Aunque existen iniciativas de apoyo a la creación, la infraestructura cultural sigue siendo insuficiente. Frente a esto, la autogestión emerge como una estrategia clave, donde las y los artistas generan sus propios espacios, redes y oportunidades.

Mirada hegemónica

¿Arte o artesanía?

Más allá de las limitaciones materiales, existe una problemática profundamente simbólica: la persistencia de una mirada hegemónica en la valoración del arte. A pesar de los avances en la profesionalización, muchas instituciones educativas y espacios de legitimación continúan reproduciendo cánones estéticos occidentales como referencia principal.

Esto ha provocado que numerosas expresiones artísticas, especialmente aquellas provenientes de pueblos indígenas o contextos comunitarios, sean desvalorizadas o clasificadas como “artesanía” en lugar de ser reconocidas como arte. Esta distinción no es inocente: responde a jerarquías históricas que han subordinado ciertos saberes y formas de creación.

La consecuencia es una exclusión simbólica que limita el reconocimiento de la diversidad cultural del país. Las y los artistas que no se ajustan a estos parámetros enfrentan mayores obstáculos para acceder a espacios de exhibición, financiamiento y validación institucional.

Sin embargo, las nuevas generaciones están cuestionando activamente estas estructuras. A través de prácticas artísticas que integran identidad, territorio, memoria y resistencia; están ampliando las nociones de lo que puede considerarse arte. Este proceso no solo desafía los cánones establecidos, sino que también propone nuevas formas de diálogo entre saberes y estéticas.

El arte más allá del espectáculo

El arte que incomoda también transforma.

A nivel global, el arte suele ser entendido como una forma de entretenimiento. Si bien esta es una de sus dimensiones, reducirlo únicamente a ello limita su potencial.

En Guatemala, el arte no puede comprenderse solo como un ejercicio estético; es también un espacio donde convergen lo político, lo social y lo espiritual. Es una herramienta de denuncia, memoria y transformación social.

Actualmente, nos encontramos en un momento de cambio de paradigma. Mientras las estructuras tradicionales intentan mantenerse vigentes, una nueva generación de artistas está utilizando herramientas contemporáneas para descentralizar el arte y resignificar sus funciones.

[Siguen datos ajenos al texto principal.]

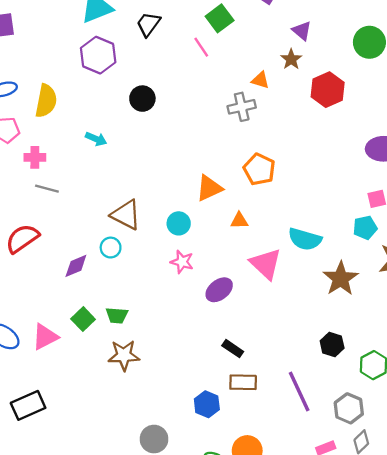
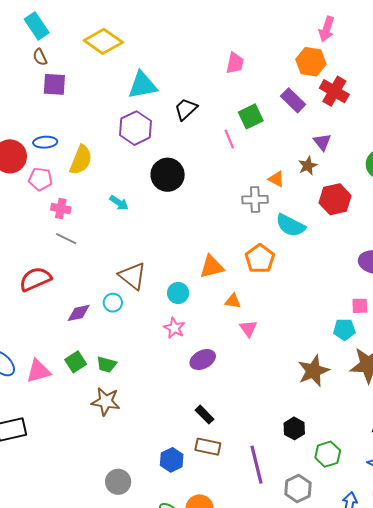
black circle: (142, 99) -> (168, 175), size x1.4
cyan semicircle: (305, 239) -> (290, 225), moved
pink triangle: (266, 264) -> (248, 328), moved, size x0.6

Los conflictos actuales no solo giran en torno a la forma o el contenido, sino también a lo que se considera válido, auténtico y digno de reconocimiento.

¿Hacia dónde vamos?

Los retos del arte en Guatemala son múltiples y complejos: desde la centralización y la precariedad hasta la falta de oportunidades laborales y la persistencia de visiones hegemónicas. Sin embargo, en medio de estas dificultades, también emergen posibilidades impulsadas por la creatividad, la resistencia y la autogestión de las juventudes.

El verdadero desafío no radica únicamente en garantizar la supervivencia del arte, sino en transformar las condiciones que históricamente han limitado su desarrollo. Esto implica descentralizar los recursos, fortalecer la educación artística, ampliar la infraestructura cultural y, sobre todo, reconocer la diversidad de formas de creación que existen en el país.

Iniciativas como las impulsadas por la Universidad Rafael Landívar, a través de su Política Cultural y espacios como el Centro de Artes Landívar y sus cuatro coordinaciones (Crearte, Danza e investigación del movimiento, Laboratorio Teatral y Patrimonio) representan esfuerzos importantes para integrar el arte en la formación integral y promover su papel en la transformación social. Tanto para los estudiantes, para el gremio artístico y para el país.

En última instancia, el futuro del arte en Guatemala dependerá de la capacidad colectiva para cuestionar las estructuras existentes y abrir espacios más inclusivos, donde las nuevas generaciones no solo puedan crear, sino también vivir dignamente de su trabajo. El arte, más que un privilegio, debe ser entendido como un derecho y una herramienta fundamental para imaginar y construir otros horizontes posibles.